9.『レイラ・スリマニ、スプリンゴラ『合意』について語る(2020年3月1日掲載)
レイラ・スリマニもすっかりわがブログの常連になってしまい、現在までスリマニ関連の記事は8本載せている。第3作めの小説であり3巻におよぶ長編となる『他人の国(Le Pays des Autres)』の第一部が3月5日に刊行になり、向風三郎はラティーナ連載の最終回(2020年5月号)にその紹介記事を書いた。フェミニストにして反レイシズムの論客としてメディア上で鋭く発言するこの作家の姿はまぶしい。2020年のわがブログが、ヴァネッサ・スプリンゴラ、ヴィルジニー・デパント、レイラ・スリマニを何度も登場させたのは、彼女たちのパワーにどれほど私が敬服しているか、ということである。『他人の国』第二部は2021年に最も待望されている書であり、必ずここで紹介することを約束する。

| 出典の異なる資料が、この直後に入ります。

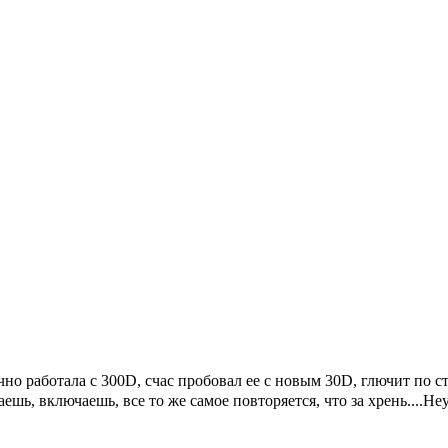
 работала с 300D, счас пробовал ее с новым 30D, глючит по стр
ешь, включаешь, все то же самое повторяется, что за хрень....Н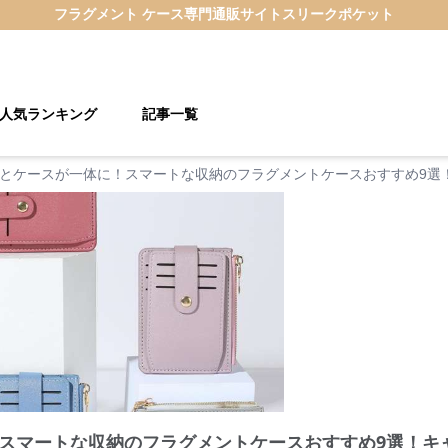
フラグメント ケース
専門通販サイト
スリークポケット
人気ランキング
記事一覧
とケースが一体に！スマートな収納のフラグメントケースおすすめ9選
スマートな収納のフラグメントケースおすすめ9選！キ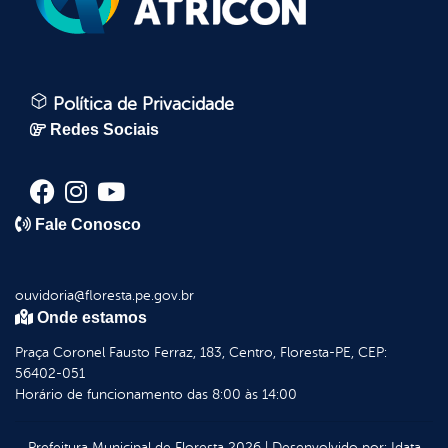
Política de Privacidade
Redes Sociais
Fale Conosco
ouvidoria@floresta.pe.gov.br
Onde estamos
Praça Coronel Fausto Ferraz, 183, Centro, Floresta-PE, CEP:
56402-051
Horário de funcionamento das 8:00 às 14:00
Prefeitura Municipal de Floresta
2026
|
Desenvolvido por:
Idata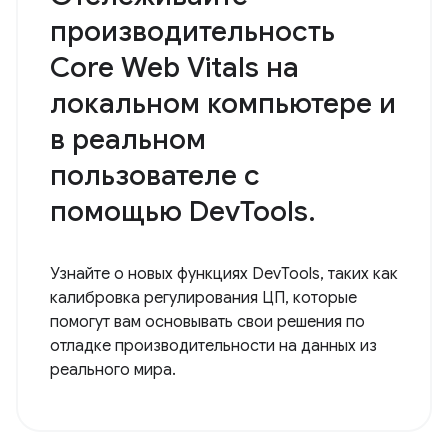
производительность
Core Web Vitals на
локальном компьютере и
в реальном
пользователе с
помощью DevTools.
Узнайте о новых функциях DevTools, таких как
калибровка регулирования ЦП, которые
помогут вам основывать свои решения по
отладке производительности на данных из
реального мира.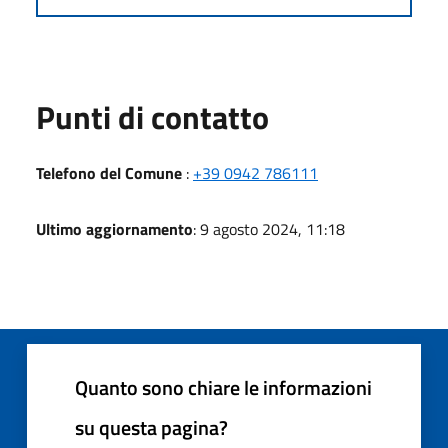
Punti di contatto
Telefono del Comune
:
+39 0942 786111
Ultimo aggiornamento
: 9 agosto 2024, 11:18
Quanto sono chiare le informazioni
su questa pagina?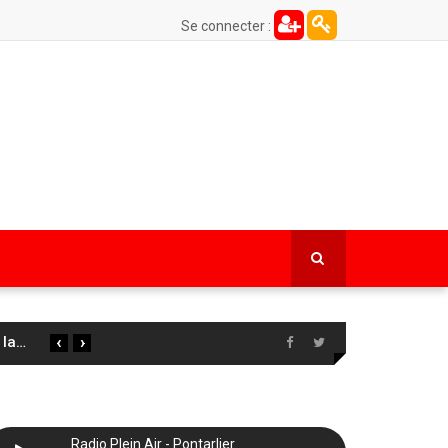
Se connecter :
‹
›
 la
…
Radio Plein Air - Pontarlier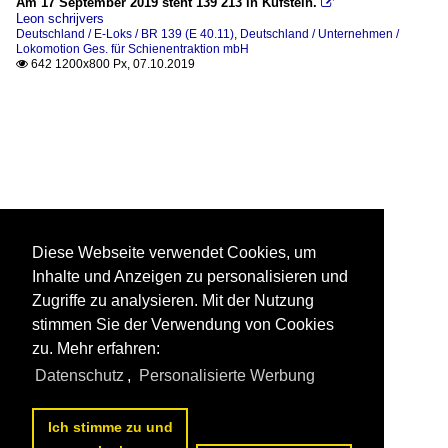
Am 17 September 2019 steht 139 213 in Kufstein.

Leon schrijvers
Deutschland / E-Loks / BR 139 (E 40.11)
,
Deutschland / Unternehmen /
Lokomotion Ges. für Schienentraktion mbH
642 1200x800 Px, 07.10.2019

Diese Webseite verwendet Cookies, um
Inhalte und Anzeigen zu personalisieren und
Zugriffe zu analysieren. Mit der Nutzung
stimmen Sie der Verwendung von Cookies
zu. Mehr erfahren:
Datenschutz
,
Personalisierte Werbung
Ich stimme zu und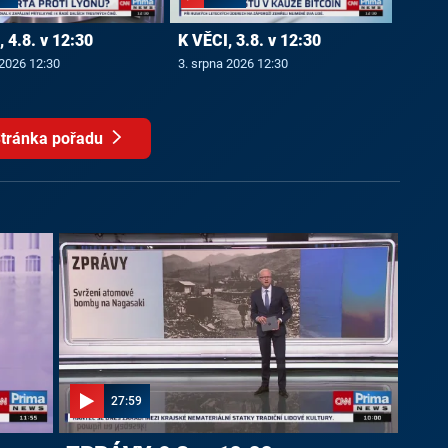
 4.8. v 12:30
K VĚCI, 3.8. v 12:30
 2026 12:30
3. srpna 2026 12:30
tránka pořadu
27:59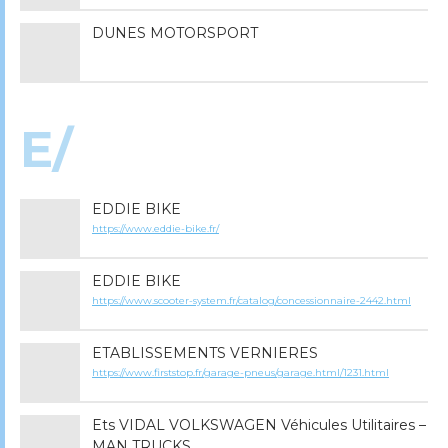
DUNES MOTORSPORT
E/
EDDIE BIKE
https://www.eddie-bike.fr/
EDDIE BIKE
https://www.scooter-system.fr/catalog/concessionnaire-2442.html
ETABLISSEMENTS VERNIERES
https://www.firststop.fr/garage-pneus/garage.html/1231.html
Ets VIDAL VOLKSWAGEN Véhicules Utilitaires –
MAN TRUCKS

10. 『ベルナール・ベローさんを悼む(2020年8月2日掲載)
パリの日本語新聞オヴニーをはじめ、当地の日本語メディアの草分けだったエディシオン・イリフネの創始者ベルナール・ベローさんが7月30日に亡くなった。小沢君江夫人と共に私には本当にお世話になった人。十年を超える闘病の末だったが、私は同じ病気の後輩であり、ジョルジュ・ポンピドゥー病院で偶然出会った時、この病気とのつきあい方をいろいろアドバイスしてくださった。70年代からのベローさんと小沢さんの市民視線のエディトリアルを貫く紙面はどれだけ私に影響を与えたことか。葬儀のあとで小沢さんが「もう(パリの)70年代の記憶がある人がいないのよ」と言っていたが、私は79年(オヴニー創刊の年)にフランスに移住したのでその新聞デビューを知っている。ツワモノだったなぁ、ベローさんは。合掌。